YOUR TASK:
Report every line of the listing below in which the string "букеты" appears.

RECORDS:
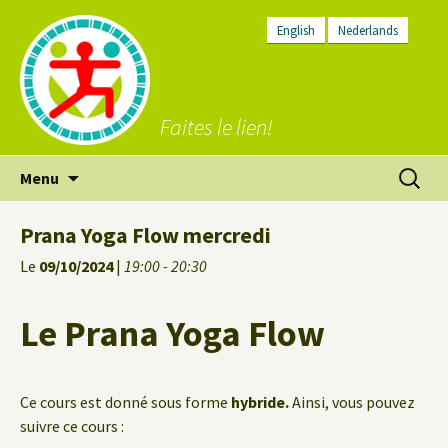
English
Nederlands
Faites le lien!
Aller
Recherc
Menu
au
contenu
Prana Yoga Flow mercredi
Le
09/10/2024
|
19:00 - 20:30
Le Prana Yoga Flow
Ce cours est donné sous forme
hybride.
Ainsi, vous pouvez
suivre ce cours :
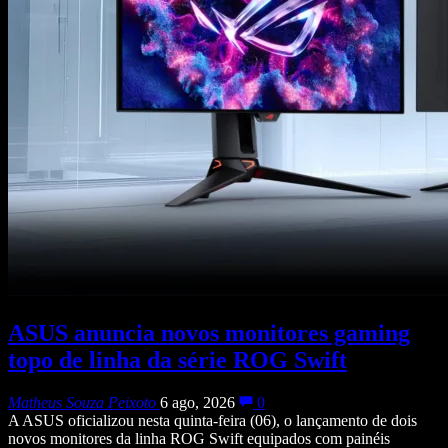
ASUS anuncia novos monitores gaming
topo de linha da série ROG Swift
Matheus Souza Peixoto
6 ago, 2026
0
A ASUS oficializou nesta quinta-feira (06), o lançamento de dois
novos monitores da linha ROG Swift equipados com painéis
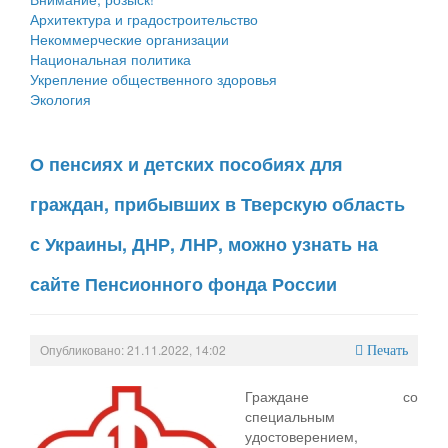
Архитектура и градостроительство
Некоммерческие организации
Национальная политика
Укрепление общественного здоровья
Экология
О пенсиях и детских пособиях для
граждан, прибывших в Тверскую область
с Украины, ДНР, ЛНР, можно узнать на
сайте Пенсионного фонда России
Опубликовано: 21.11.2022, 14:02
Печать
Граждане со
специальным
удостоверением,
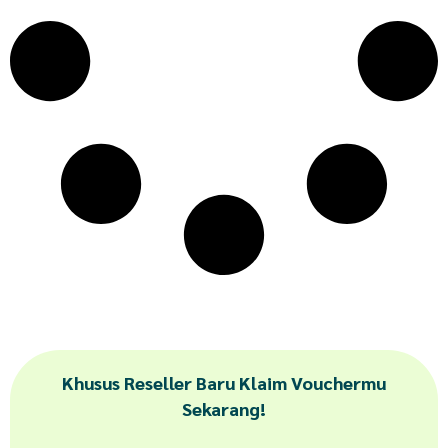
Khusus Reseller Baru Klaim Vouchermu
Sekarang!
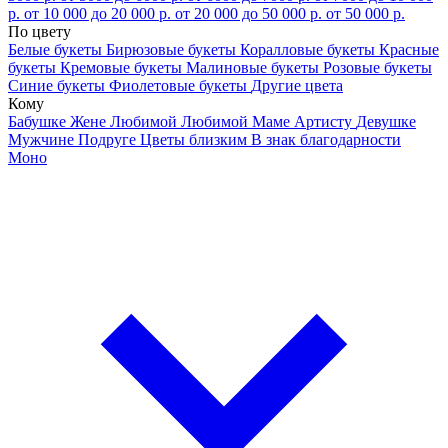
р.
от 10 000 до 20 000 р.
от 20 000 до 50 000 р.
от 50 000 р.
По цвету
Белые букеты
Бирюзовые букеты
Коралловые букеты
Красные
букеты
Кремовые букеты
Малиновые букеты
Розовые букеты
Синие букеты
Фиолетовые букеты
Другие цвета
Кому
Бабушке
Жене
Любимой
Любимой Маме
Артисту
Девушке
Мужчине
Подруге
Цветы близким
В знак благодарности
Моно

==

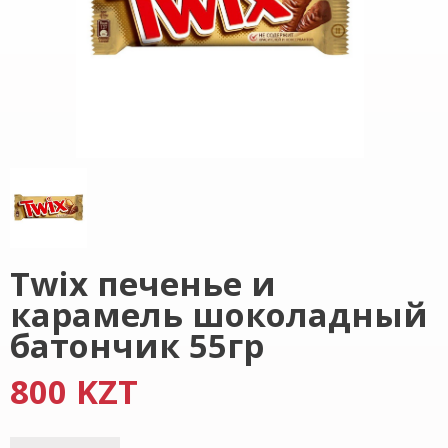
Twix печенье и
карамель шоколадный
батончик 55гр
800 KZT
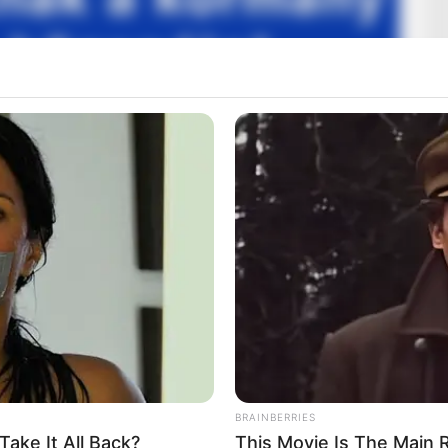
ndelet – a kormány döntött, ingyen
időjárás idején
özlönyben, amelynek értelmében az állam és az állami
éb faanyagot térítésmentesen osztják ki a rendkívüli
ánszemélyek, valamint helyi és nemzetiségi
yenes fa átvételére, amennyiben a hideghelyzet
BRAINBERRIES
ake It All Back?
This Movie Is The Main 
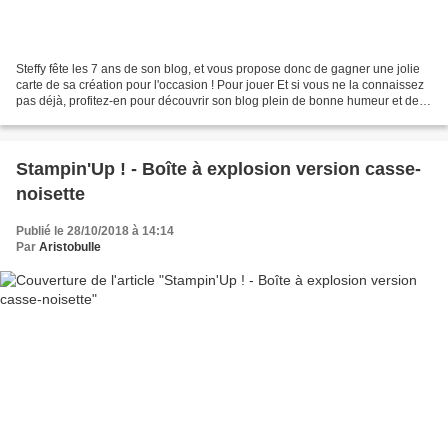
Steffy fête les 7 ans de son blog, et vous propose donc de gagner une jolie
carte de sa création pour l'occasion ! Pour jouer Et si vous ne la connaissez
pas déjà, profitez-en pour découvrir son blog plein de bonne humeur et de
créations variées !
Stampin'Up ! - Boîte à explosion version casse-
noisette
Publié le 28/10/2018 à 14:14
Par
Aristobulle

WRITTEN ANSWER:
Белые букеты
Бирюзовые букеты
Коралловые букеты
букеты
Кремовые букеты
Малиновые букеты
Розовые букеты
Синие букеты
Фиолетовые букеты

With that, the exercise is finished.